The DJ Pierre Ravan talks about his personal take on house music and his self-professed 'spiritual' style.
Spinning with flair
One tends not to think of the dance floor as a spiritual court, nor of the DJ as its philosopher-king. But sit for a while with Pierre Ravan, and it becomes clear that the longtime producer and DJ believes he transmits more over the airwaves than a funky beat. "Spirituality is not what people think," he says, his smooth head reflecting the purple lights of Coco's Restaurant in Dubai and adding to his slightly otherworldly air. "Don't think you need to go to Thailand or India to get spirituality. You can dance and get it."
Even if he manages to reach only one person on the dance floor, he says, "then my job is done for that night". It is a job that has had a long trajectory. The native of Iran, who is now in his forties and based in Dubai a week per month, was one of the first faces in house music when it began more than 20 years ago. He remembers being influenced as a young mechanical engineer by the clash of disco, new wave and the birth of the 808 drum machine.

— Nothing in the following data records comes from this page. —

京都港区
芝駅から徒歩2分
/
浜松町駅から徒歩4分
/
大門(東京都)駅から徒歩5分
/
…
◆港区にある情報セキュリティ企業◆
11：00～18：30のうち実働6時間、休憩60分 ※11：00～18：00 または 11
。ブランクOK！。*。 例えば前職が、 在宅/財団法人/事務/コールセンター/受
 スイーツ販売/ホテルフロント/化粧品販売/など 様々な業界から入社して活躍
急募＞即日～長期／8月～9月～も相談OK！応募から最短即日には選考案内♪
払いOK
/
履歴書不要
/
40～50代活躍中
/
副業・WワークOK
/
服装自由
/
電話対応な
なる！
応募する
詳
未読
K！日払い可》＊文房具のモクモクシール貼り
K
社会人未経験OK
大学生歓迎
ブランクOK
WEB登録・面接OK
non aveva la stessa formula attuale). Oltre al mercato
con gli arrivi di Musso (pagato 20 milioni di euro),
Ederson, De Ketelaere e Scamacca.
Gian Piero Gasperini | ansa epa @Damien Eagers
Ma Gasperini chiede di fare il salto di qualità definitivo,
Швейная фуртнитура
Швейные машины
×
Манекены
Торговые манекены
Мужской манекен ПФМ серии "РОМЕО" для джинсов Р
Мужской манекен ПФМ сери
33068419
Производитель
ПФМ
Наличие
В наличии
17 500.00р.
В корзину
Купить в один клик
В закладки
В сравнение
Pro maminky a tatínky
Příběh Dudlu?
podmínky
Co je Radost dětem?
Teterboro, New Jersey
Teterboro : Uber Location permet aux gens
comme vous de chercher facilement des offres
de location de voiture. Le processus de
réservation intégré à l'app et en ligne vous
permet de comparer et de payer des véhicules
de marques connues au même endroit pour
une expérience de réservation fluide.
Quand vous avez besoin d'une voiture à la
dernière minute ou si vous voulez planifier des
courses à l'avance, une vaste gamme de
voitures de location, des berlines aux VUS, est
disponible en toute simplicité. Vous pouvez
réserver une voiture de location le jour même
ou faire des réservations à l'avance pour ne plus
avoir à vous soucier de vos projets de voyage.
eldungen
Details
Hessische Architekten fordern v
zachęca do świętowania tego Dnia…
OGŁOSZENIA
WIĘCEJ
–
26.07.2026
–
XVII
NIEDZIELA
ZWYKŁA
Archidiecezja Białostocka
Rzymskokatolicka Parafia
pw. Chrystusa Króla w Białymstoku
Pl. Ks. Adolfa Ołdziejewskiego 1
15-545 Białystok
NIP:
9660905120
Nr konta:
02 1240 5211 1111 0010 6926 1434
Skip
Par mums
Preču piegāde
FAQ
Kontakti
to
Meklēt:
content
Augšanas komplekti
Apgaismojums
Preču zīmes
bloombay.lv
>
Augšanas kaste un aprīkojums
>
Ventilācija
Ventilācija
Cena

"The basic drum and high hat, ksh, ksh, ksh" - he enthusiastically bashes out air drum - "The four by four rhythm was just coming in. It was something totally new." On his travels, he picked up the sound of deep house in San Francisco and other beats emerging from parallel movements in Europe. It was while living in France that he got his big break and began spinning for top designers who, in turn, introduced him to the club scene.
"Twenty years ago it was all vinyl, by the way," he points out. "You had to be really special to get the promo." (Longevity has led to a few quirks: he still requests vinyl decks for live sets and lugs around a rotary mixer from the US that he can't find in the Emirates). Although he has been in and out of Dubai for more than 12 years, he finds himself gravitating more towards the emirate these days because it is the one place where he is most at peace. "I feel myself here, I can be comfortable here," he explains.
For Ravan, blending moneymaking with a self-professed "spiritual" style holds no conflict. He compares materialism and spirituality to the two wings of a bird: "You have to have things, but at the same time don't get attached. It's about balance. Without that balance, you can't reach contentment." He says his musical style extends the practice of trying to promote harmony and balance in the world.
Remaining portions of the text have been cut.